Молодой человѣкъ не сказалъ болѣе ни слова, но выскочилъ изъ кареты и, отведя Оливера.въ сторону, спросилъ:
-- Точно ли это правда? Не ошибаешься ли ты, дружокъ? Прошу тебя, скажи прямо...
-- Я самъ слышалъ слова доктора, отвѣчалъ Оливеръ.
Слезы блистали въ глазахъ Оливера, и молодой человѣкъ, отворотясь, нѣсколько минутъ оставался безмолвнымъ. Въ это время Джильсъ въ бѣломъ колпакѣ, сидя на подножкѣ кареты, облокотился локтями на колѣни и платкомъ утиралъ слезы.
-- Я думаю, тебѣ лучше ѣхать къ матушкѣ, Джильсъ, сказалъ молодой человѣкъ.-- Я пойду пѣшкомъ; ты можешь сказать, что я иду.
-- Позвольте мнѣ идти съ вами, а карету можно отпустить, сказалъ Джильсъ.
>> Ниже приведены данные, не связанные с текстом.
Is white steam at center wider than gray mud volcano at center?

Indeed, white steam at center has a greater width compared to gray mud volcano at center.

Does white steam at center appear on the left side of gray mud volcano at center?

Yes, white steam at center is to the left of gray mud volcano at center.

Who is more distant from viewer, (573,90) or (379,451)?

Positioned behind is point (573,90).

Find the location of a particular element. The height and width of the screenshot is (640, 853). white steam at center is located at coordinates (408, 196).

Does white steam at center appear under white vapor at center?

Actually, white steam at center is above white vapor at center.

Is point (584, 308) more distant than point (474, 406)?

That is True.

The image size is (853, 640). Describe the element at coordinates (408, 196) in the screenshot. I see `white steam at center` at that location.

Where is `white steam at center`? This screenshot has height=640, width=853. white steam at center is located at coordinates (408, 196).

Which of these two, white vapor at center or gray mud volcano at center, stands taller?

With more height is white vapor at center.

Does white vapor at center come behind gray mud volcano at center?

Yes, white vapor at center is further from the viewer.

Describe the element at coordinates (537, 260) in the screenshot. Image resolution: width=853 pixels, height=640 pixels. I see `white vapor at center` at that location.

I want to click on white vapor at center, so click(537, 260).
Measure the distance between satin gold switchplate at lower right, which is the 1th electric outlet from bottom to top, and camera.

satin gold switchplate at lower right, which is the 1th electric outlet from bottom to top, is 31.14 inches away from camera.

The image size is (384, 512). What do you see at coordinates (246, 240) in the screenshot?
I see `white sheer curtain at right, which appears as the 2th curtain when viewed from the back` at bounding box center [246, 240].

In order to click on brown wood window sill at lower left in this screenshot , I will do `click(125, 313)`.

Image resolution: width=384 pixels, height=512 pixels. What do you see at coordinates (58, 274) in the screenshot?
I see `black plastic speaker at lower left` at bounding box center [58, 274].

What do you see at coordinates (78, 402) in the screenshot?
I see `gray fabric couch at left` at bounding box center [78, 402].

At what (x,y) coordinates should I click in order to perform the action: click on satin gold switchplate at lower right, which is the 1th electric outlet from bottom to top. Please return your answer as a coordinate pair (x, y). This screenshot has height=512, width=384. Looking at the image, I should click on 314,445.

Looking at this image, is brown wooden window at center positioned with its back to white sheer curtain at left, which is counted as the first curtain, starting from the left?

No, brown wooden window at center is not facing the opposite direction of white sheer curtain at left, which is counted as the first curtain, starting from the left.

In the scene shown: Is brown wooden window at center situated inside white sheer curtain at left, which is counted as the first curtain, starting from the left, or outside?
Генрихъ согласился, и они пошли вмѣстѣ. Оливеръ смотрѣлъ ш него съ любопытствомъ. Молодому человѣку казалось около двадцати-пяти лѣтъ; онъ былъ средняго роста, съ прекраснымъ, открытымъ лицомъ, и, не смотря на различіе лѣтъ, имѣлъ такое сходство съ мистриссъ Мели, что Оливеру нетрудно было бы догадаться о ихъ родствѣ, еслибъ даже Генрихъ и не говорилъ, что онъ сынъ ея.
Мистриссъ Мели съ безпокойствомъ ждала сына; свиданіе ихъ было трогательно.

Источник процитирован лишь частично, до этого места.